Last August, the CAS made a significant organizational investment. We created an account on GitHub, one of the leading cloud-based platforms, which implements the version control utility, git. Everyone who read that last sentence will have one of three reactions:
1) I love git, it’s about time the CAS did this!
2) I’ve heard of git, but don’t really know much about it, or
3) I have no idea what any of that sentence means.
If you’re in that first group, feel free to hop over to casact.github.com and take a look around. If you’re in one of the other groups, read on.
First, let’s talk about version control. It’s rare that you would ever create analysis (in a spreadsheet or elsewhere) that requires no additional changes. This problem is particularly acute in the software field, where updates need to be tracked across a very large user base. The developers working on the Linux operating system recognized this and Linus Torvalds came up with the program “git” to manage different versions of the software. The details of how this is implemented could fill a book. Suffice it to say that git allows you to see all of the different versions of the files that make up a project. Make a mistake? It’s possible to go back to a prior state when things were correct. Don’t know what changed? That can be easily monitored.
Although this is primarily used for software development, it’s important to bear in mind that code files are simply text files. In that regard, they are no different than something with a .txt extension that you might open in Notepad or some other text reader. This means that file formats like HTML, markdown or (my favorite) R markdown may be tracked with git, and therefore, your actuarial analysis and documentation can have changes controlled and tracked. No more asking a colleague, “which version of the file should I be looking at?”

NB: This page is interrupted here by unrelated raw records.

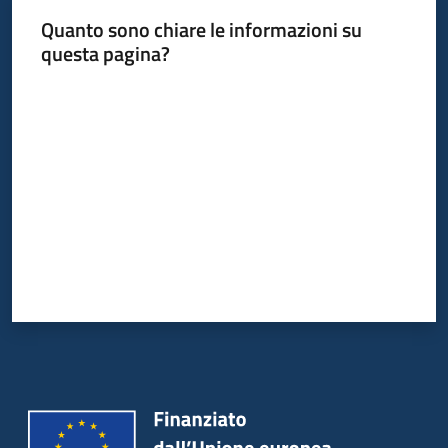
Quanto sono chiare le informazioni su
questa pagina?
Valuta da 1 a 5 stelle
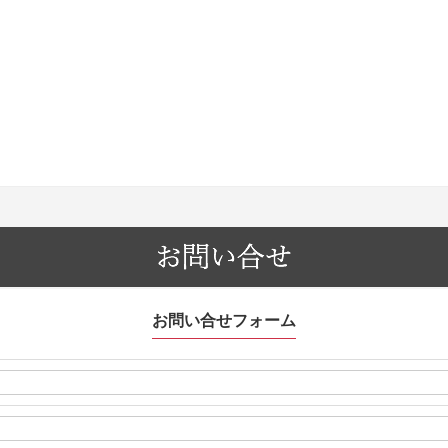
お問い合せフォーム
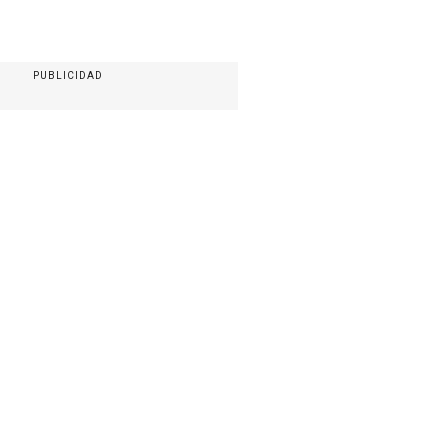
PUBLICIDAD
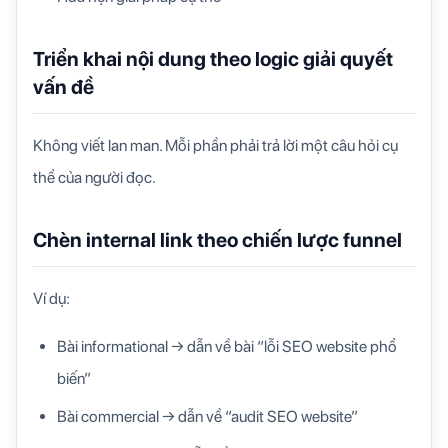
Triển khai nội dung theo logic giải quyết
vấn đề
Không viết lan man. Mỗi phần phải trả lời một câu hỏi cụ
thể của người đọc.
Chèn internal link theo chiến lược funnel
Ví dụ:
Bài informational → dẫn về bài “lỗi SEO website phổ
biến”
Bài commercial → dẫn về “audit SEO website”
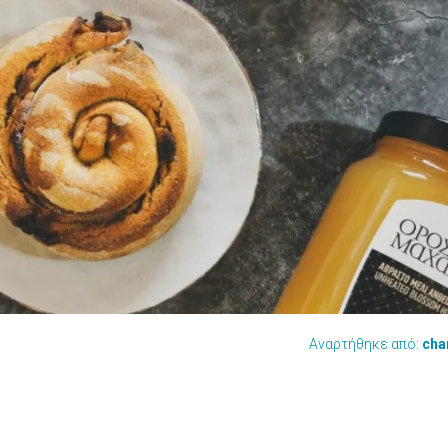
Αναρτήθηκε από:
cha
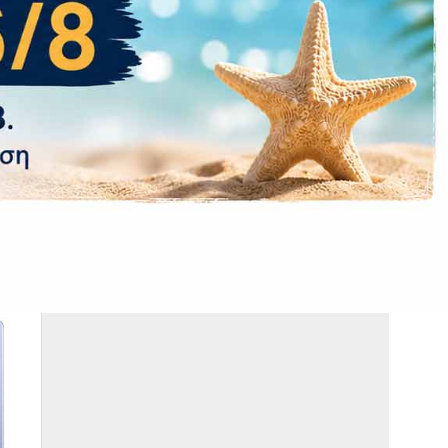
180 g
2 έτη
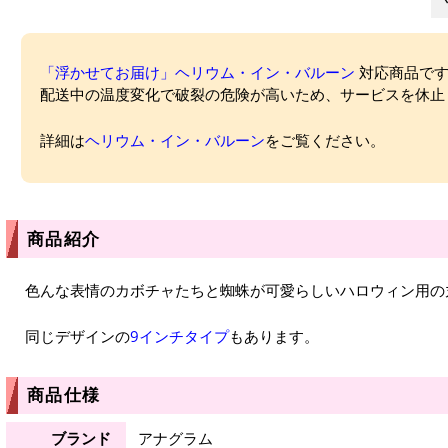
「浮かせてお届け」ヘリウム・イン・バルーン
対応商品ですが
配送中の温度変化で破裂の危険が高いため、サービスを休止
詳細は
ヘリウム・イン・バルーン
をご覧ください。
商品紹介
色んな表情のカボチャたちと蜘蛛が可愛らしいハロウィン用の
同じデザインの
9インチタイプ
もあります。
商品仕様
ブランド
アナグラム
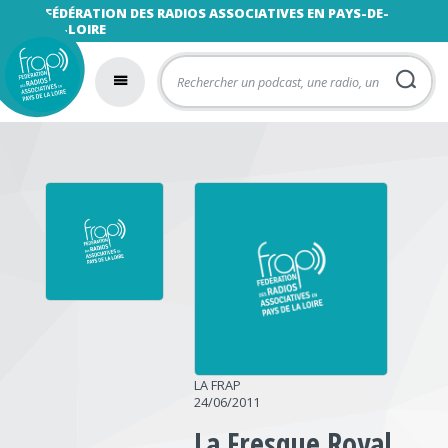
FÉDÉRATION DES RADIOS ASSOCIATIVES EN PAYS-DE-
LA-LOIRE
LA FRAP
24/06/2011
La Fresque Royal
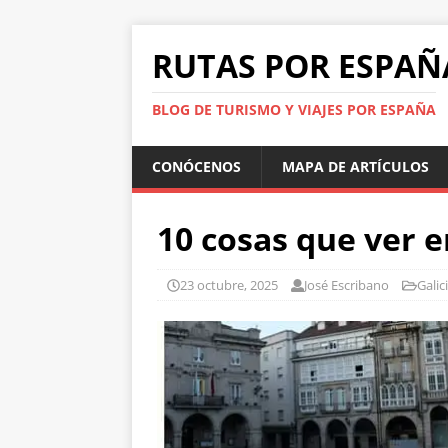
RUTAS POR ESPAÑ
BLOG DE TURISMO Y VIAJES POR ESPAÑA
CONÓCENOS
MAPA DE ARTÍCULOS
10 cosas que ver 
23 octubre, 2025
José Escribano
Galic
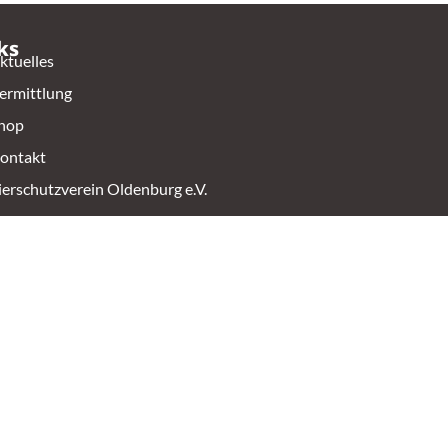
ks
ktuelles
ermittlung
hop
ontakt
ierschutzverein Oldenburg e.V.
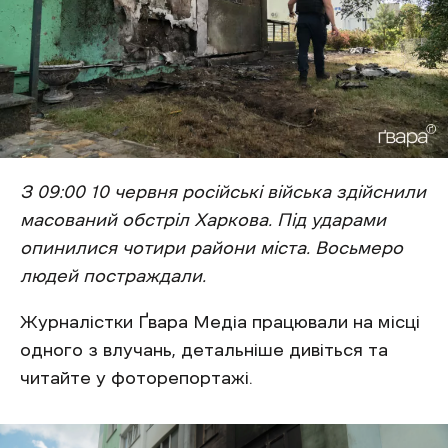
З 09:00 10 червня російські війська здійснили
масований обстріл Харкова. Під ударами
опинилися чотири райони міста. Восьмеро
людей постраждали.
Журналістки Ґвара Медіа працювали на місці
одного з влучань, детальніше дивіться та
читайте у фоторепортажі.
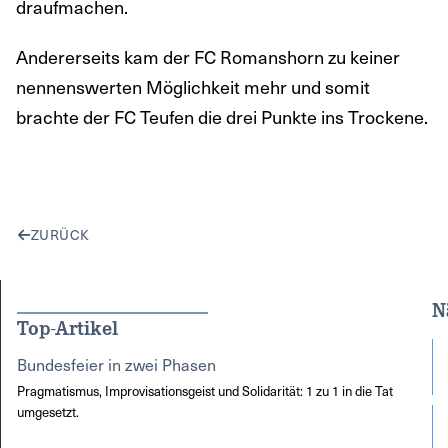
draufmachen.
Andererseits kam der FC Romanshorn zu keiner
nennenswerten Möglichkeit mehr und somit
brachte der FC Teufen die drei Punkte ins Trockene.
ZURÜCK
N
Top-Artikel
Bundesfeier in zwei Phasen
Pragmatismus, Improvisationsgeist und Solidarität: 1 zu 1 in die Tat
umgesetzt.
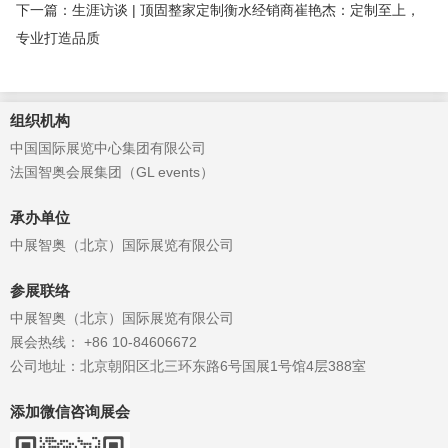
下一篇：生涯访谈 | 顶固整家定制衡水经销商崔艳杰：定制至上，
专业打造品质
组织机构
中国国际展览中心集团有限公司
法国智奥会展集团（GL events）
承办单位
中展智奥（北京）国际展览有限公司
参展联络
中展智奥（北京）国际展览有限公司
展会热线： +86 10-84606672
公司地址：北京朝阳区北三环东路6号国展1号馆4层388室
添加微信咨询展会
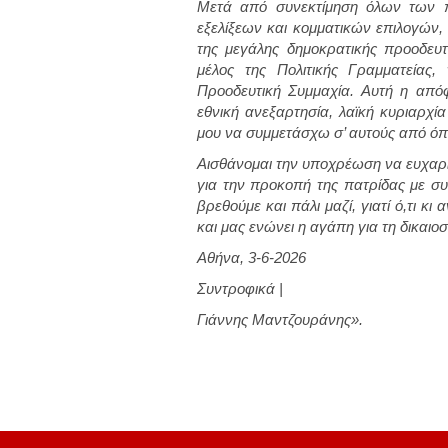
Μετά από συνεκτίμηση όλων των 
εξελίξεων και κομματικών επιλογών,
της μεγάλης δημοκρατικής προοδευτ
μέλος της Πολιτικής Γραμματείας
Προοδευτική Συμμαχία. Αυτή η απ
εθνική ανεξαρτησία, λαϊκή κυριαρχί
μου να συμμετάσχω σ’ αυτούς από όπ
Αισθάνομαι την υποχρέωση να ευχαρ
για την προκοπή της πατρίδας με συ
βρεθούμε και πάλι μαζί, γιατί ό,τι κ
και μας ενώνει η αγάπη για τη δικαιο
Αθήνα, 3-6-2026
Συντροφικά |
Γιάννης Μαντζουράνης».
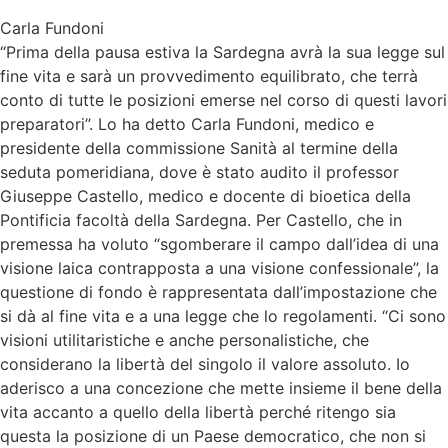
Carla Fundoni
“Prima della pausa estiva la Sardegna avrà la sua legge sul
fine vita e sarà un provvedimento equilibrato, che terrà
conto di tutte le posizioni emerse nel corso di questi lavori
preparatori”. Lo ha detto Carla Fundoni, medico e
presidente della commissione Sanità al termine della
seduta pomeridiana, dove è stato audito il professor
Giuseppe Castello, medico e docente di bioetica della
Pontificia facoltà della Sardegna. Per Castello, che in
premessa ha voluto “sgomberare il campo dall’idea di una
visione laica contrapposta a una visione confessionale”, la
questione di fondo è rappresentata dall’impostazione che
si dà al fine vita e a una legge che lo regolamenti. “Ci sono
visioni utilitaristiche e anche personalistiche, che
considerano la libertà del singolo il valore assoluto. Io
aderisco a una concezione che mette insieme il bene della
vita accanto a quello della libertà perché ritengo sia
questa la posizione di un Paese democratico, che non si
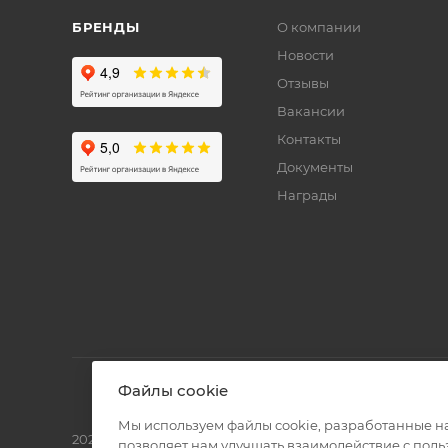
БРЕНДЫ
О компании
Новости
Отзывы
Вакансии
Контакты
Документы
Награды
Файлы cookie
Мы используем файлы cookie, разработанные н
2026 © Полиграф кит - интернет-магазин
позволяет нам улучшать взаимодействие с пол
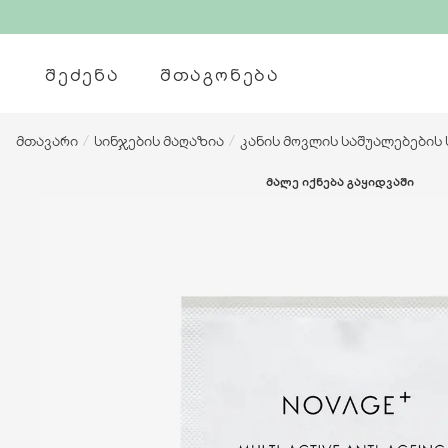
ᲨᲔᲫᲔᲜᲐ
ᲨᲗᲐᲒᲝᲜᲔᲑᲐ
მთავარი
/
სინჯების მაღაზია
/
კანის მოვლის საშუალებების 
ᲛᲐᲚᲔ ᲘᲥᲜᲔᲑᲐ ᲒᲐᲧᲘᲓᲕᲐᲨᲘ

Now let’s talk about doing this in the cloud. Git can be used over a LAN – I’ve done it myself – but GitHub (and BitBucket and GitLab) puts projects in the cloud. Anyone can access and benefit from the material that’s out there. R and Python users have likely already come across any number of packages whose code is hosted in the cloud. (Like this one, or this one and also this one.)
So what’s wrong with the way that the CAS currently makes code available? I mean, isn’t it already “in the cloud” on the Variance or E-Forum pages of the CAS website, where I can copy and paste it? Why reinvent the wheel? Well, in this case, we’re not so much reinventing the wheel as augmenting the car. Let’s say that the code associated with a Variance paper has an error. A user would have to notify the author or the CAS webmaster. E-mails would follow and the code would get fixed once the author has capacity to debug and correct the error.
Placing the code on GitHub does a few things.
- It eliminates the need to find contact details for the author. Simply open an issue and the author will be aware that the code needs to be examined.
- Whoever spots the error can suggest a fix. In this case, the author would simply need to review and improve the change.
- Third, this whole discussion happens in the open. Users of the code will be aware of what’s taking place and can join the discussion on making changes.
There’s another advantage to collecting material on GitHub and it embodies the phrase “passive discovery.” If I’m looking for “The Decline and Fall of the Roman Empire” by Edward Gibbon in a bookstore, I’ll go to the history section and start looking for authors whose last name begins with “G.” While I’m there, though, I’ll see Tom Holland’s “Rubicon,” John Julius Norwich’s books about Byzantium and any number of other titles. I didn’t come in looking for them, but now I’m interested. This is passive discovery. I didn’t seek out a book by Tom Holland, I found it without even knowing that I needed to look for it.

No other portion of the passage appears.